[Start of section]

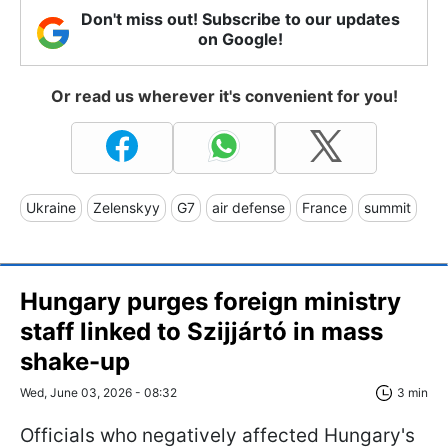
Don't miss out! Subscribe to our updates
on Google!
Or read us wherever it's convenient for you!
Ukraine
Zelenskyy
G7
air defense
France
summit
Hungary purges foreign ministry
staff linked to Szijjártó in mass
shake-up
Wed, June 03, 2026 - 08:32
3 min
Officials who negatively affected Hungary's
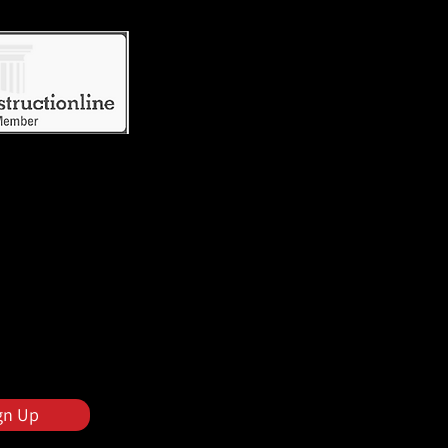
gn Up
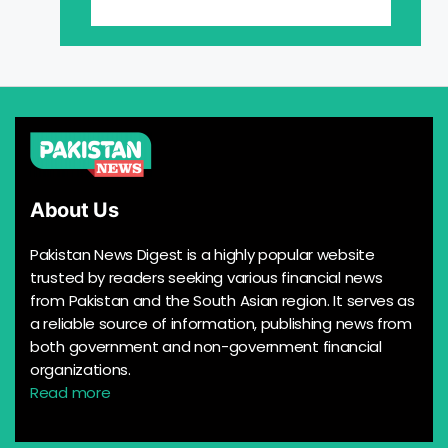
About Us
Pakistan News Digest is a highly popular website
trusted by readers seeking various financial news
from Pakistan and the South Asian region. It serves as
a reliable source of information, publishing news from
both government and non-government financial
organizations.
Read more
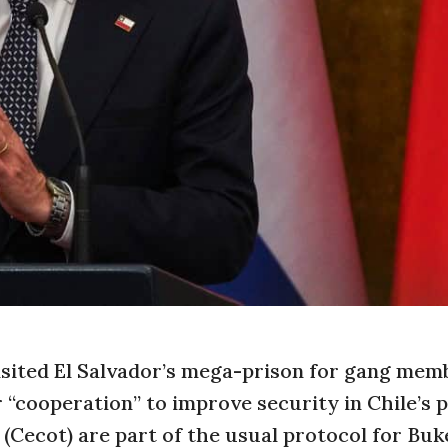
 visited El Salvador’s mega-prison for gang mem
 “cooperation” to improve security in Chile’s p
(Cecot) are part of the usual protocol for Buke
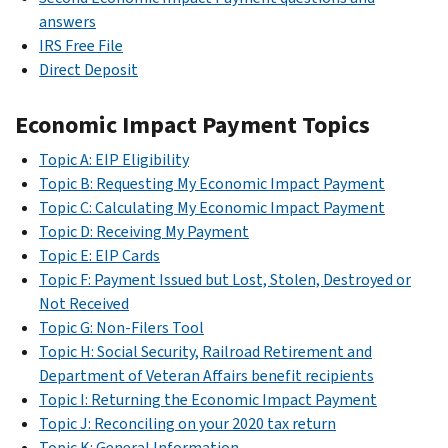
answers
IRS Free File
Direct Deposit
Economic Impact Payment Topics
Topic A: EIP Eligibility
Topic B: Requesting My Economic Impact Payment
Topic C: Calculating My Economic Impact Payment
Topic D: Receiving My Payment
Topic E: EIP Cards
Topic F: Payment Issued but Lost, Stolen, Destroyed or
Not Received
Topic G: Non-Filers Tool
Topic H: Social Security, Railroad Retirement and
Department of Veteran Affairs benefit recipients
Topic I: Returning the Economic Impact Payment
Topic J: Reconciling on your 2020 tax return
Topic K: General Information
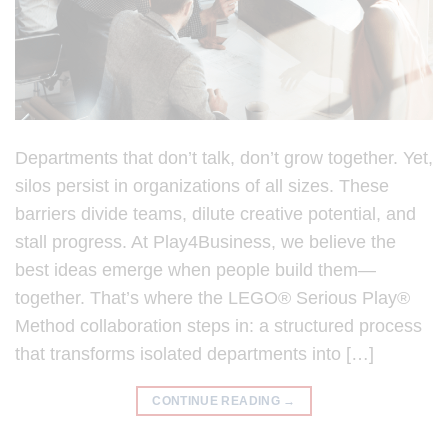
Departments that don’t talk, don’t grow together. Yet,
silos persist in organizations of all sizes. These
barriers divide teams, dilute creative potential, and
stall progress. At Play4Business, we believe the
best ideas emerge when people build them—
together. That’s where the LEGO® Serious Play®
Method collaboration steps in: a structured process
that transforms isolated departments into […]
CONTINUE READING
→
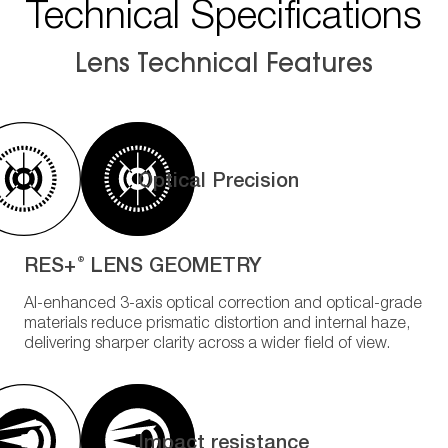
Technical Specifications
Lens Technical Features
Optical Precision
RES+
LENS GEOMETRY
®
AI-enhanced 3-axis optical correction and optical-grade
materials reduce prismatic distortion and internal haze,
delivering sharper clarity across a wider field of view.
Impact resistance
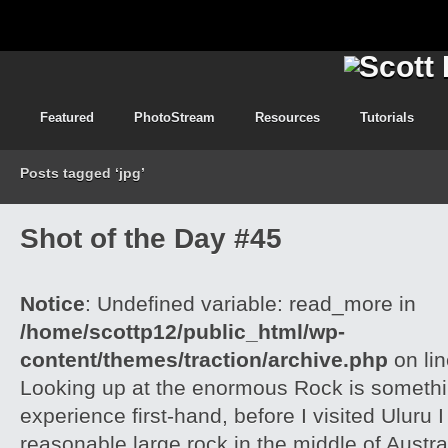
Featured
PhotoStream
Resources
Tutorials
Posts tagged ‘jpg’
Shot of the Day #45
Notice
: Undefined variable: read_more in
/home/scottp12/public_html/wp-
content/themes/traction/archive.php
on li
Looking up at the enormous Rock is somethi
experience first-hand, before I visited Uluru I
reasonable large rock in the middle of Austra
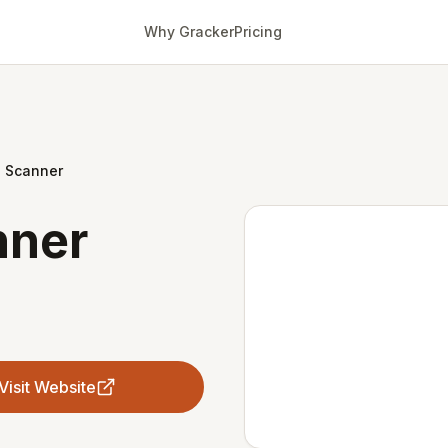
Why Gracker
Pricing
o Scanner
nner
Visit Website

[End of section]
[Start of section]

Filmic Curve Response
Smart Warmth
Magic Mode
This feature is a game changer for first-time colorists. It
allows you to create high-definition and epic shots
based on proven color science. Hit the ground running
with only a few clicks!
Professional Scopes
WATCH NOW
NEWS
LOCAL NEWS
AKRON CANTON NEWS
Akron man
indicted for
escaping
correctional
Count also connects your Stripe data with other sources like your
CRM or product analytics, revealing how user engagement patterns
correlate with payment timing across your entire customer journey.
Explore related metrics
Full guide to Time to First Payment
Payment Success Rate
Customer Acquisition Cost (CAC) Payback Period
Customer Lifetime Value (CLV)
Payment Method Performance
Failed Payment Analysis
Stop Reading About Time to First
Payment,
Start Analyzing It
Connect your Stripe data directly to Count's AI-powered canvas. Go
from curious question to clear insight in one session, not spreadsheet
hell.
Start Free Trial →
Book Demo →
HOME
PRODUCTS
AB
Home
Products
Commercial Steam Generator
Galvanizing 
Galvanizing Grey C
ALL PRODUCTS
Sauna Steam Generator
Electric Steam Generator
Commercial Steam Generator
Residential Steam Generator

[End of section]
[Start of section]

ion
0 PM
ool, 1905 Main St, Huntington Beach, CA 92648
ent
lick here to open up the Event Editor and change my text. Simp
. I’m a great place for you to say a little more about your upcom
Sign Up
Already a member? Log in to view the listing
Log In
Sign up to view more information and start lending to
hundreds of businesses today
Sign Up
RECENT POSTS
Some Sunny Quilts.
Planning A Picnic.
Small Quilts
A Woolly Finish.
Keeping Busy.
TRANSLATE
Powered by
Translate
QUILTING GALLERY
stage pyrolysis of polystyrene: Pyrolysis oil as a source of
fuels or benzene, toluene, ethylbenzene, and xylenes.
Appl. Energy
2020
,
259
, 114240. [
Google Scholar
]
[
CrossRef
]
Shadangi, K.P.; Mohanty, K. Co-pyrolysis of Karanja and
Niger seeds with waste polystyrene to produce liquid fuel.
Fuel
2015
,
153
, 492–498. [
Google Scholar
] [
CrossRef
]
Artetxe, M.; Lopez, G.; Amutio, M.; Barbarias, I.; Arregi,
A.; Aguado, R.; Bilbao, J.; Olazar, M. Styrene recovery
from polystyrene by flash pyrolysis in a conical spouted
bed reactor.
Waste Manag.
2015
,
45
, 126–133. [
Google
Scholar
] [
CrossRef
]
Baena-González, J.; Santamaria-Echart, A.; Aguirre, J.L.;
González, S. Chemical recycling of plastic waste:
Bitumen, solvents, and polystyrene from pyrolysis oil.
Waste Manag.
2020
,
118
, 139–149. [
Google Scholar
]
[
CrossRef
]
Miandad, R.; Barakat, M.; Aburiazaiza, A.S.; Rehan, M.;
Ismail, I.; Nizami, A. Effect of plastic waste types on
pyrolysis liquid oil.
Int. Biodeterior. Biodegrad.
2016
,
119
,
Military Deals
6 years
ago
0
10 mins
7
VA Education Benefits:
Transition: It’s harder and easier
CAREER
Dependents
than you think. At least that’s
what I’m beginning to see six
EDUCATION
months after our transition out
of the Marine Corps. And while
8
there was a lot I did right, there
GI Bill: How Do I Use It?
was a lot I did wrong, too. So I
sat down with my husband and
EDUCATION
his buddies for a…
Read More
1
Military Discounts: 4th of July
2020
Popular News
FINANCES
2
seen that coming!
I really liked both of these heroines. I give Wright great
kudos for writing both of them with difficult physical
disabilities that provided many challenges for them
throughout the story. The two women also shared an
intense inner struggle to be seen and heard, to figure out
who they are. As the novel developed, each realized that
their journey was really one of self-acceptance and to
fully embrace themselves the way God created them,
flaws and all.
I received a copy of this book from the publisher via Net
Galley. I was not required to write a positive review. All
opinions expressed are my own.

[End of section]

With the line holding "allows you to" as the first and the line holding "Residential Steam Generator" as the last, set down that range of the entries above exactly, and nothing else.

Answer space —
allows you to create high-definition and epic shots
based on proven color science. Hit the ground running
with only a few clicks!
Professional Scopes
WATCH NOW
NEWS
LOCAL NEWS
AKRON CANTON NEWS
Akron man
indicted for
escaping
correctional
Count also connects your Stripe data with other sources like your
CRM or product analytics, revealing how user engagement patterns
correlate with payment timing across your entire customer journey.
Explore related metrics
Full guide to Time to First Payment
Payment Success Rate
Customer Acquisition Cost (CAC) Payback Period
Customer Lifetime Value (CLV)
Payment Method Performance
Failed Payment Analysis
Stop Reading About Time to First
Payment,
Start Analyzing It
Connect your Stripe data directly to Count's AI-powered canvas. Go
from curious question to clear insight in one session, not spreadsheet
hell.
Start Free Trial →
Book Demo →
HOME
PRODUCTS
AB
Home
Products
Commercial Steam Generator
Galvanizing 
Galvanizing Grey C
ALL PRODUCTS
Sauna Steam Generator
Electric Steam Generator
Commercial Steam Generator
Residential Steam Generator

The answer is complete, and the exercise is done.